REQUIREMENT » When you reach the line containing "O seu endereço de e-mail não será publicado." in the records below, start copying exactly, and stop once you have copied the line containing "488,1 km / 303,29 mijlen".

--- SUPPLIED MATERIAL Enclosed Below ---

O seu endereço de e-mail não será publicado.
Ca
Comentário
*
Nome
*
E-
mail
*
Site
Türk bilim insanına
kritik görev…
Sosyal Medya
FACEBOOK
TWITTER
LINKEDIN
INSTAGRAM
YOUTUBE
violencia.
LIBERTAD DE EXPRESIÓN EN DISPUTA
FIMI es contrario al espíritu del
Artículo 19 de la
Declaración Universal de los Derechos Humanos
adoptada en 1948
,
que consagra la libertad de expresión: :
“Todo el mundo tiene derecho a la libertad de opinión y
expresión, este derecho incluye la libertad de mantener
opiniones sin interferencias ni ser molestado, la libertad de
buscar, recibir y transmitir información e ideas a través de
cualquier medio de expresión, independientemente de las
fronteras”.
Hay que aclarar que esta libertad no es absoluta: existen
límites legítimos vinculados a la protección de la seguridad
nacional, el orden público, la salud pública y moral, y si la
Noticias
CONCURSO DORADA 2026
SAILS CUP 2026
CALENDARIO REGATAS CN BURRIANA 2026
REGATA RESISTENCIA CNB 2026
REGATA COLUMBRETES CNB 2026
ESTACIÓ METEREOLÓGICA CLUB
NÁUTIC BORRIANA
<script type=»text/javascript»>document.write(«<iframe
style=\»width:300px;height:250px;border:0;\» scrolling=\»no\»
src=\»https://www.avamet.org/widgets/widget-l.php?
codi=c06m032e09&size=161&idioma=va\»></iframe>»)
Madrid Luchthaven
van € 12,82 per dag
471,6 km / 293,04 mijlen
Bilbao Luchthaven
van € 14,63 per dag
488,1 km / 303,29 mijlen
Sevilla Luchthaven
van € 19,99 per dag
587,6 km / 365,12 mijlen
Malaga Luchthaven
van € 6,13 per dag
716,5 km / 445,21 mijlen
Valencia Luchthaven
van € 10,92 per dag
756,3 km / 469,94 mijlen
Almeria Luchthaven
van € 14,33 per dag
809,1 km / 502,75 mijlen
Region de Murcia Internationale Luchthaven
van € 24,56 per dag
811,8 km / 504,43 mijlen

--- End of Enclosed SUPPLIED MATERIAL ---
--- SUPPLIED MATERIAL Enclosed Below ---

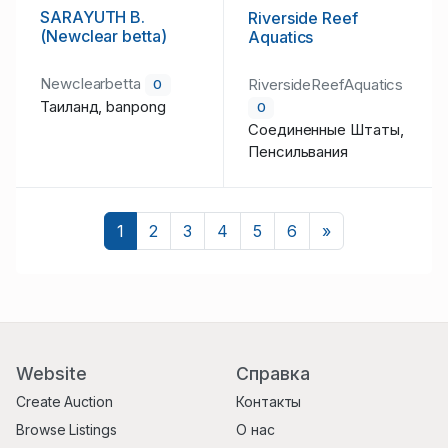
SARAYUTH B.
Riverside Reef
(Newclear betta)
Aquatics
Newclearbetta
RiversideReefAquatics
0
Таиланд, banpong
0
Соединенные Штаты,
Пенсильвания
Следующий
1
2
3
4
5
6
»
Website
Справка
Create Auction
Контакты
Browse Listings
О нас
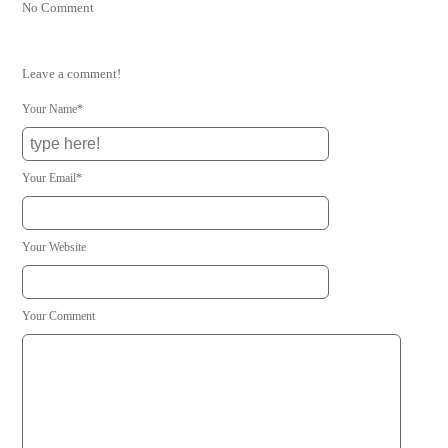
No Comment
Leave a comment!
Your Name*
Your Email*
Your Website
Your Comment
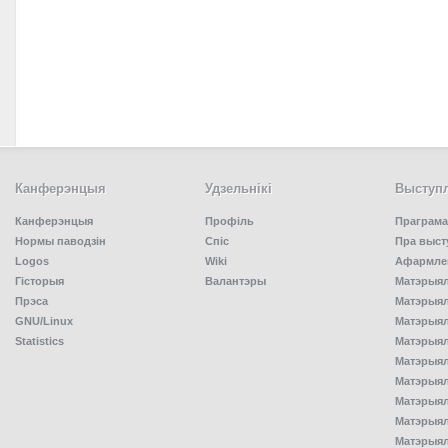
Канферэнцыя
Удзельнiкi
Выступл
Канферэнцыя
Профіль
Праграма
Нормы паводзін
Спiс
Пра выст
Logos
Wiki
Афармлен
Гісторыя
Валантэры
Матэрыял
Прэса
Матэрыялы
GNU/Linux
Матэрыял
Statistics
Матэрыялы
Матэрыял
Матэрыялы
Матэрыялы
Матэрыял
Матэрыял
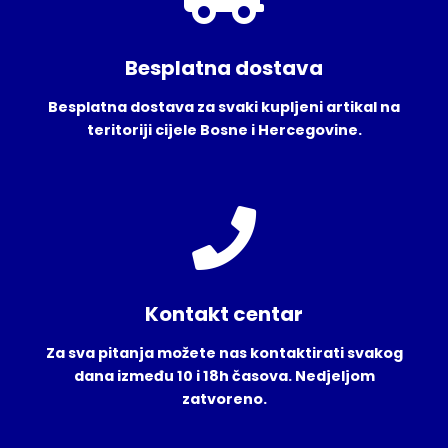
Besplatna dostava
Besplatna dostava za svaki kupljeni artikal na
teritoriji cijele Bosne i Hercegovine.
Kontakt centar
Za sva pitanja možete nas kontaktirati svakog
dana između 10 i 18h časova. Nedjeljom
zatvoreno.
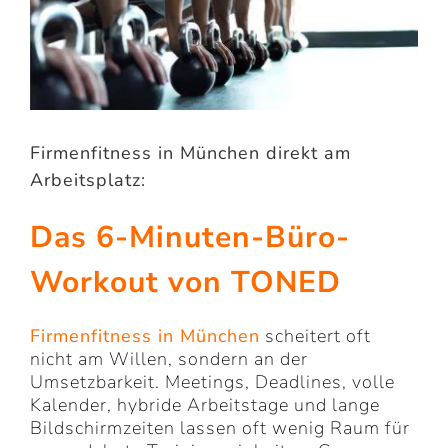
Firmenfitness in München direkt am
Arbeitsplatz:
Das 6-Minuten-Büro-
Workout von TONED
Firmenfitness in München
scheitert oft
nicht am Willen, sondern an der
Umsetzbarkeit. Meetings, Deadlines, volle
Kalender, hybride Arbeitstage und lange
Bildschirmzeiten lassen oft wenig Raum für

--- End of Enclosed SUPPLIED MATERIAL ---

EXPECTED ANSWER »
O seu endereço de e-mail não será publicado.
Ca
Comentário
*
Nome
*
E-
mail
*
Site
Türk bilim insanına
kritik görev…
Sosyal Medya
FACEBOOK
TWITTER
LINKEDIN
INSTAGRAM
YOUTUBE
violencia.
LIBERTAD DE EXPRESIÓN EN DISPUTA
FIMI es contrario al espíritu del
Artículo 19 de la
Declaración Universal de los Derechos Humanos
adoptada en 1948
,
que consagra la libertad de expresión: :
“Todo el mundo tiene derecho a la libertad de opinión y
expresión, este derecho incluye la libertad de mantener
opiniones sin interferencias ni ser molestado, la libertad de
buscar, recibir y transmitir información e ideas a través de
cualquier medio de expresión, independientemente de las
fronteras”.
Hay que aclarar que esta libertad no es absoluta: existen
límites legítimos vinculados a la protección de la seguridad
nacional, el orden público, la salud pública y moral, y si la
Noticias
CONCURSO DORADA 2026
SAILS CUP 2026
CALENDARIO REGATAS CN BURRIANA 2026
REGATA RESISTENCIA CNB 2026
REGATA COLUMBRETES CNB 2026
ESTACIÓ METEREOLÓGICA CLUB
NÁUTIC BORRIANA
<script type=»text/javascript»>document.write(«<iframe
style=\»width:300px;height:250px;border:0;\» scrolling=\»no\»
src=\»https://www.avamet.org/widgets/widget-l.php?
codi=c06m032e09&size=161&idioma=va\»></iframe>»)
Madrid Luchthaven
van € 12,82 per dag
471,6 km / 293,04 mijlen
Bilbao Luchthaven
van € 14,63 per dag
488,1 km / 303,29 mijlen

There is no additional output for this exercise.